WHAT IS BEING ASKED: Look for the word "Customize" in the material below. Copy each line that has it.

────

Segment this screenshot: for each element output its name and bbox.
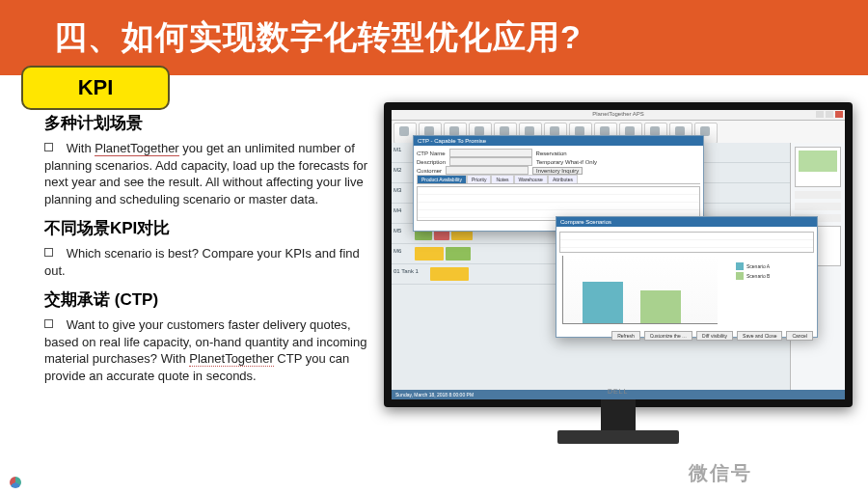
kpi-tag: KPI (21, 66, 170, 110)
planettogether-link[interactable]: PlanetTogether (95, 141, 178, 156)
ctp-cust-input[interactable] (446, 166, 529, 175)
ctp-field-label: Description (417, 159, 446, 165)
gantt-row-label: 01 Tank 1 (393, 268, 419, 274)
app-title: PlanetTogether APS (592, 111, 644, 117)
gantt-row-label: M6 (393, 248, 401, 254)
monitor-stand-neck (601, 399, 636, 434)
side-row (795, 203, 841, 210)
app-titlebar: PlanetTogether APS (392, 110, 845, 121)
side-row (795, 191, 841, 199)
gantt-row-label: M1 (393, 147, 401, 152)
inventory-view[interactable] (795, 147, 841, 187)
ctp-name-input[interactable] (449, 149, 532, 157)
ctp-field-label: CTP Name (417, 151, 446, 156)
monitor-screen: PlanetTogether APS (392, 110, 845, 399)
footer-logo-icon (10, 477, 21, 488)
bullet-icon (44, 143, 53, 151)
maximize-icon[interactable] (826, 111, 833, 118)
ctp-tab-active[interactable]: Product Availability (417, 175, 467, 183)
monitor-brand: DELL (608, 388, 629, 395)
monitor: PlanetTogether APS (384, 102, 847, 450)
ctp-desc-input[interactable] (449, 157, 532, 166)
kpi-tag-label: KPI (78, 75, 114, 100)
legend-swatch (736, 272, 744, 280)
ctp-field-label: Customer (417, 168, 442, 174)
gantt-row-label: M5 (393, 228, 401, 233)
section-2-heading: 不同场景KPI对比 (44, 217, 372, 239)
gantt-row-label: M2 (393, 167, 401, 173)
ctp-tab[interactable]: Attributes (548, 175, 578, 183)
slide-header: 四、如何实现数字化转型优化应用? (0, 0, 868, 75)
planettogether-link-2[interactable]: PlanetTogether (189, 351, 273, 367)
ctp-tab[interactable]: Notes (491, 175, 513, 183)
compare-title: Compare Scenarios (556, 217, 817, 227)
gantt-bar[interactable] (446, 247, 471, 261)
chart-bar-b (640, 290, 681, 323)
monitor-stand-base (557, 430, 679, 444)
diff-button[interactable]: Diff visibility (696, 331, 733, 341)
legend-label: Scenario A (746, 263, 770, 269)
save-close-button[interactable]: Save and Close (737, 331, 782, 341)
minimize-icon[interactable] (816, 111, 824, 118)
ctp-tab[interactable]: Warehouse (514, 175, 548, 183)
customize-button[interactable]: Customize the … (644, 331, 692, 341)
gantt-row-label: M3 (393, 187, 401, 193)
watermark-text: 微信号 (689, 460, 752, 486)
bullet-icon (44, 319, 53, 328)
bullet-icon (44, 248, 53, 257)
ctp-dialog-title: CTP - Capable To Promise (414, 136, 703, 146)
monitor-bezel: PlanetTogether APS (384, 102, 853, 407)
section-1-body: With PlanetTogether you get an unlimited… (44, 140, 372, 207)
compare-dialog[interactable]: Compare Scenarios Scenario A Scenario B (556, 216, 818, 338)
cancel-button[interactable]: Cancel (786, 331, 813, 341)
ctp-radio-label[interactable]: Temporary What-if Only (536, 159, 597, 165)
section-3-heading: 交期承诺 (CTP) (44, 288, 372, 311)
gantt-row-label: M4 (393, 207, 401, 213)
status-text: Sunday, March 18, 2018 8:00:00 PM (395, 392, 474, 398)
ctp-tab[interactable]: Priority (467, 175, 492, 183)
ctp-tabs[interactable]: Product Availability Priority Notes Ware… (417, 175, 700, 184)
chart-legend: Scenario A Scenario B (736, 261, 811, 281)
legend-swatch (736, 262, 744, 270)
close-icon[interactable] (835, 111, 843, 118)
section-2-body: Which scenario is best? Compare your KPI… (44, 245, 372, 279)
gantt-bar[interactable] (415, 247, 444, 261)
ctp-button[interactable]: Inventory Inquiry (532, 167, 583, 175)
legend-label: Scenario B (746, 273, 770, 279)
s2-text: Which scenario is best? Compare your KPI… (44, 246, 360, 278)
compare-footer: Refresh Customize the … Diff visibility … (560, 331, 813, 341)
text-column: 多种计划场景 With PlanetTogether you get an un… (44, 102, 372, 450)
compare-chart (562, 256, 718, 324)
slide-title: 四、如何实现数字化转型优化应用? (54, 15, 582, 60)
ctp-field-label: Reservation (536, 151, 567, 156)
chart-bar-a (583, 282, 623, 323)
compare-grid[interactable] (559, 232, 814, 253)
window-buttons[interactable] (816, 111, 843, 118)
gantt-bar[interactable] (430, 267, 469, 281)
section-3-body: Want to give your customers faster deliv… (44, 316, 372, 384)
content-area: 多种计划场景 With PlanetTogether you get an un… (0, 75, 868, 450)
s1-a: With (67, 141, 95, 155)
ctp-body: CTP Name Reservation Description Tempora… (414, 146, 703, 224)
section-1-heading: 多种计划场景 (44, 112, 372, 134)
refresh-button[interactable]: Refresh (611, 331, 640, 341)
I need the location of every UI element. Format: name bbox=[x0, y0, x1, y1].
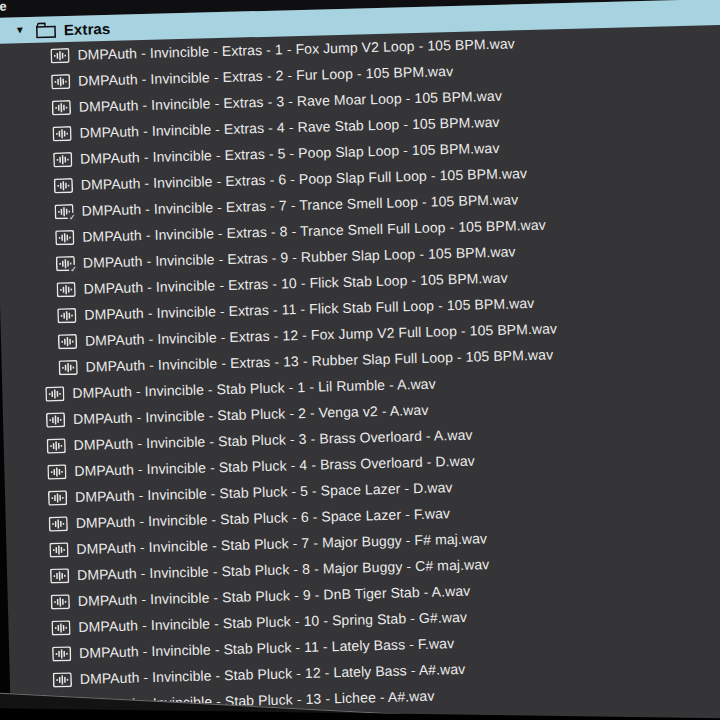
folder-icon bbox=[35, 21, 57, 39]
audio-waveform-icon bbox=[58, 359, 77, 374]
audio-waveform-icon: ✓ bbox=[56, 255, 75, 270]
audio-waveform-icon bbox=[49, 516, 68, 531]
browser-panel: ne ▼ Extras DMPAuth - Invincible - Extra… bbox=[0, 0, 720, 720]
triangle-down-icon[interactable]: ▼ bbox=[15, 17, 28, 43]
audio-waveform-icon bbox=[53, 151, 72, 166]
audio-waveform-icon bbox=[50, 47, 69, 62]
check-badge-icon: ✓ bbox=[69, 264, 78, 273]
check-badge-icon: ✓ bbox=[68, 212, 77, 221]
audio-waveform-icon bbox=[56, 281, 75, 296]
audio-waveform-icon bbox=[51, 594, 70, 609]
audio-waveform-icon bbox=[54, 177, 73, 192]
audio-waveform-icon bbox=[47, 464, 66, 479]
audio-waveform-icon bbox=[57, 307, 76, 322]
folder-label: Extras bbox=[64, 19, 111, 37]
audio-waveform-icon bbox=[49, 542, 68, 557]
audio-waveform-icon bbox=[51, 620, 70, 635]
audio-waveform-icon bbox=[47, 438, 66, 453]
column-header-name-partial: ne bbox=[0, 0, 7, 14]
audio-waveform-icon bbox=[52, 646, 71, 661]
audio-waveform-icon bbox=[55, 229, 74, 244]
audio-waveform-icon bbox=[45, 386, 64, 401]
audio-waveform-icon: ✓ bbox=[54, 203, 73, 218]
audio-waveform-icon bbox=[53, 672, 72, 687]
audio-waveform-icon bbox=[50, 568, 69, 583]
audio-waveform-icon bbox=[48, 490, 67, 505]
audio-waveform-icon bbox=[46, 412, 65, 427]
audio-waveform-icon bbox=[51, 73, 70, 88]
audio-waveform-icon bbox=[52, 99, 71, 114]
audio-waveform-icon bbox=[52, 125, 71, 140]
file-list: DMPAuth - Invincible - Extras - 1 - Fox … bbox=[0, 23, 720, 719]
audio-waveform-icon bbox=[58, 333, 77, 348]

────

REPLY:
customize-button[interactable]: Customize the … (644, 331, 692, 341)
compare-footer: Refresh Customize the … Diff visibility … (560, 331, 813, 341)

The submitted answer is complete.